The Tally-Ho! Open Tennis Championships also known as the Tally-Ho! Hard Courts, was a combined men's and women's clay court tennis tournament originally founded in 1923. The tournament was held at the Tally Ho Lawn Tennis Club, Edgbaston, Birmingham, England until 1982.

==History==
The Tally-Ho! Open Tennis Championships were established in 1923. The tournament was staged at the Tally Ho Lawn Tennis Club, continuously until 1939 just before the start of World War II. The tournament resumed in 1947. In 1970 the company Bio-Strath AG a food supplements producer took over sponsorship of the event and it was called the Bio Strath Tally Ho!
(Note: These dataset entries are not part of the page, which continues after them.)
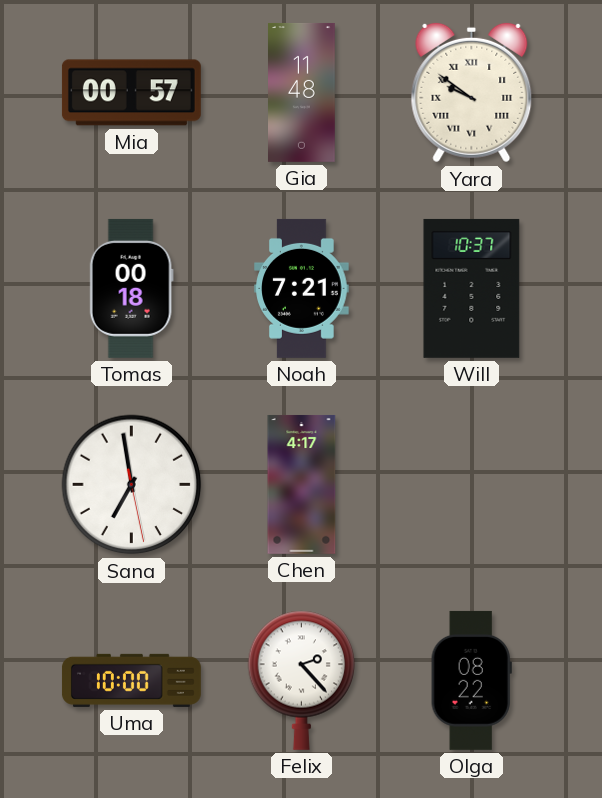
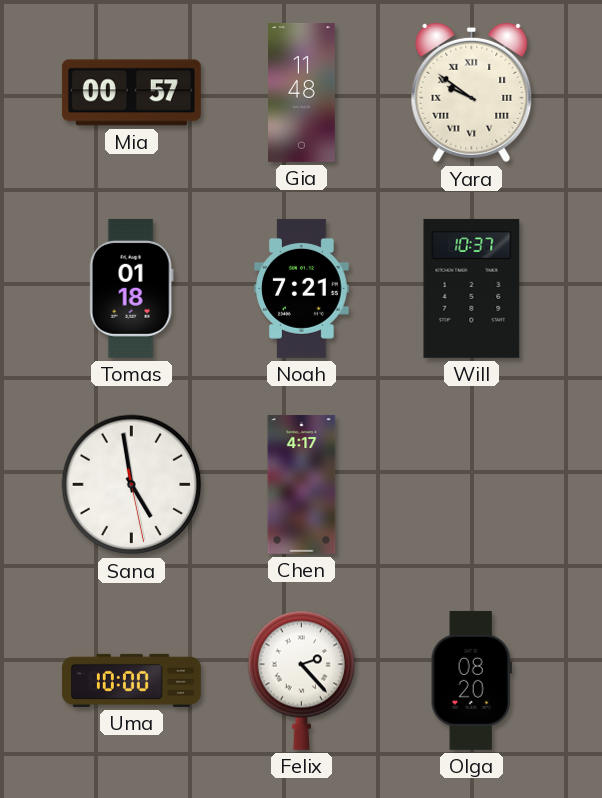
Tomas: 00:18 -> 01:18
Sana: 6:58 -> 4:58
Olga: 08:22 -> 08:20
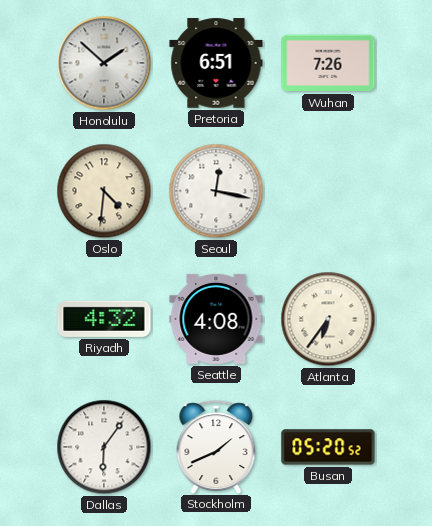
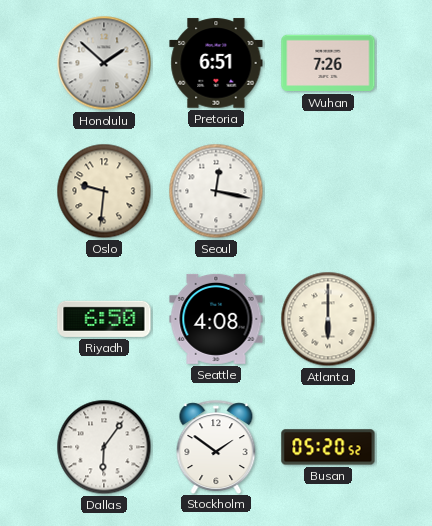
Oslo: 4:31 -> 9:31
Riyadh: 4:32 -> 6:50
Atlanta: 6:36 -> 6:00
Stockholm: 1:41 -> 1:51
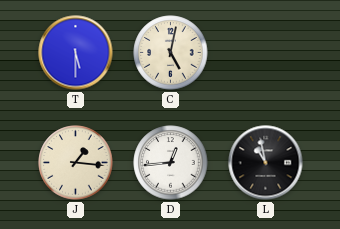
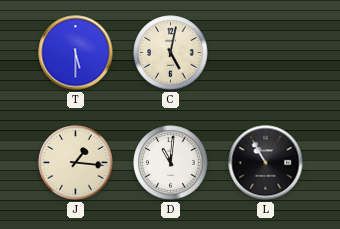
D: 12:44 -> 11:01
L: 10:58 -> 10:55
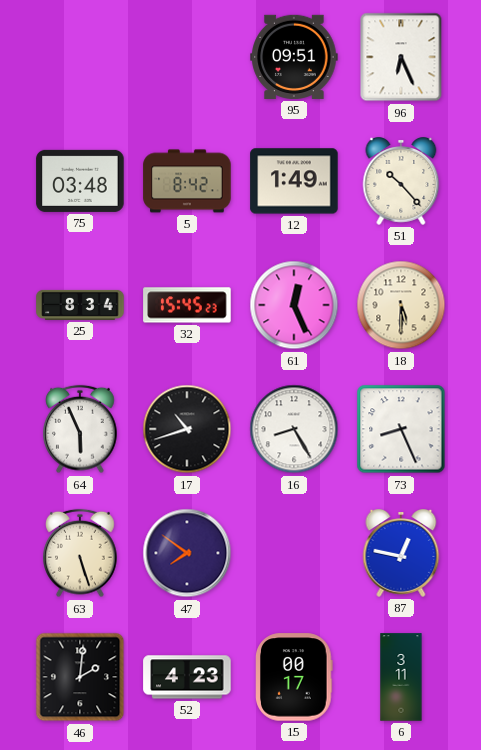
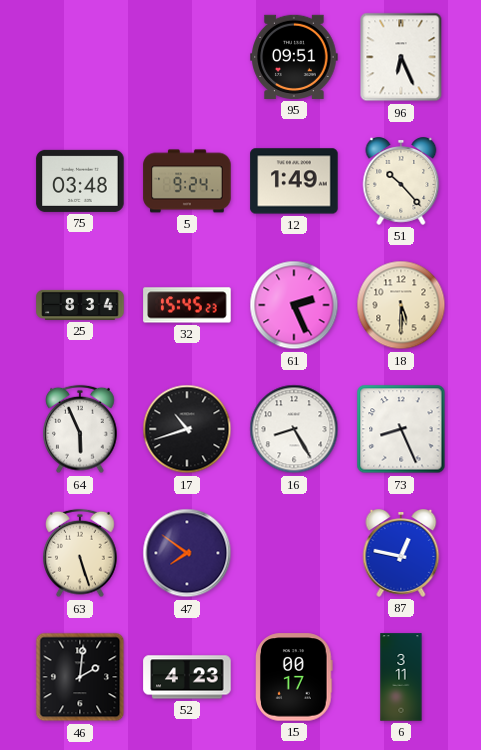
5: 8:42 -> 9:24
61: 12:26 -> 2:26
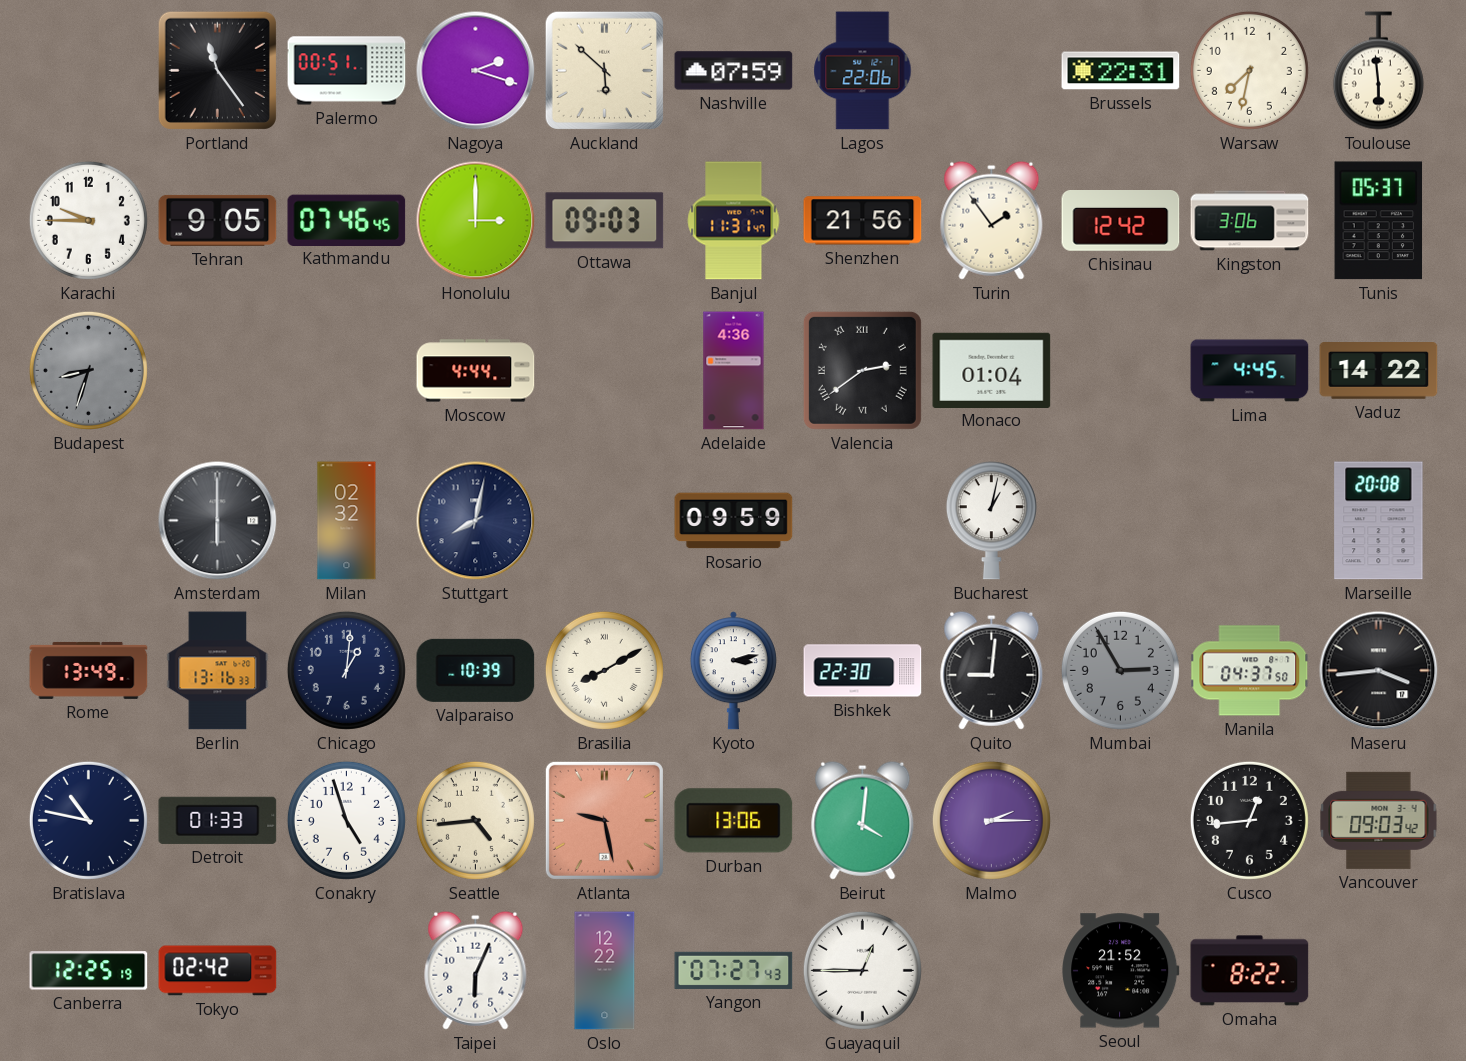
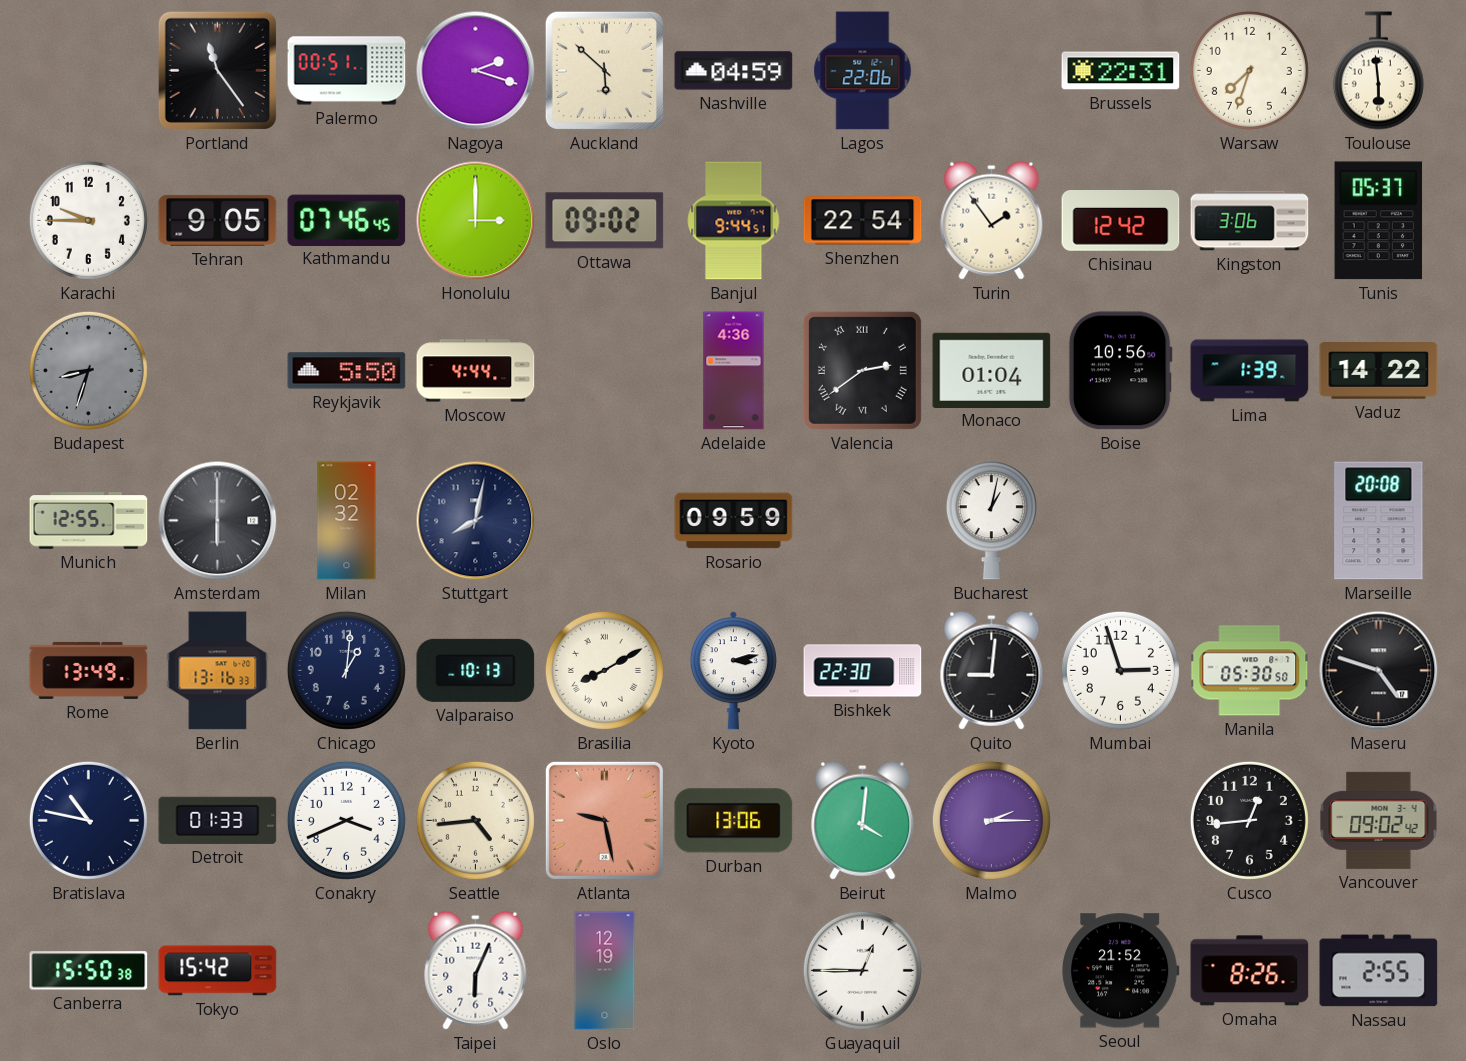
Nashville: 07:59 -> 04:59
Warsaw: 7:32 -> 7:33
Ottawa: 09:03 -> 09:02
Banjul: 11:31 -> 9:44
Shenzhen: 21:56 -> 22:54
Reykjavik: none -> 5:50
Boise: none -> 10:56
Lima: 4:45 -> 1:39
Munich: none -> 12:55
Valparaiso: 10:39 -> 10:13
Mumbai: 2:55 -> 2:57
Mumbai dial: grey -> white
Manila: 04:37 -> 05:30
Maseru: 3:44 -> 4:48
Conakry: 4:57 -> 3:41
Vancouver: 09:03 -> 09:02
Canberra: 12:25 -> 15:50
Tokyo: 02:42 -> 15:42
Oslo: 12:22 -> 12:19
Yangon: 07:27 -> none
Omaha: 8:22 -> 8:26
Nassau: none -> 2:55
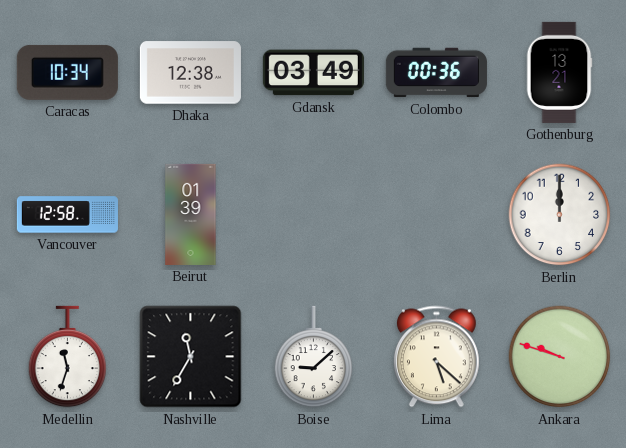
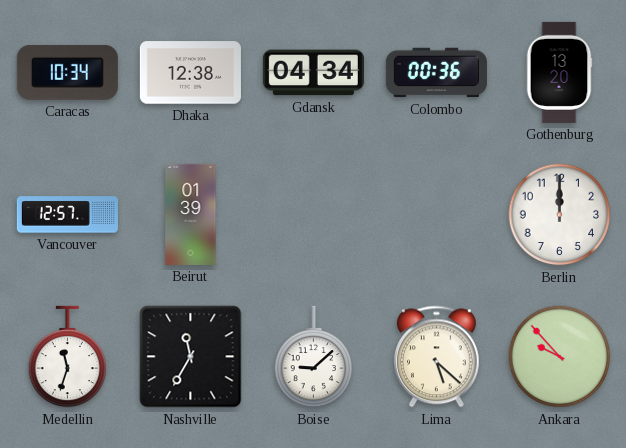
Gdansk: 03:49 -> 04:34
Gothenburg: 13:21 -> 13:20
Vancouver: 12:58 -> 12:57
Ankara: 9:48 -> 9:53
Hard Courts until 1974. The championships continued until 1982 when it was abolished.

Notable winners of the men's singles title included; Jacques Brugnon, Ryuki Miki, Fred Perry,Czeslaw Spychala, Kho Sin-Khie, Jaroslav Drobny, Tony Mottram, Kim Warwick and Jeremy Bates. Winners of the women's singles championship included; Gwen Sterry, Phoebe Holcroft Watson, Dorothy Round, Anita Lizana, Angela Mortimer, Anne Haydon and Corinne Molesworth.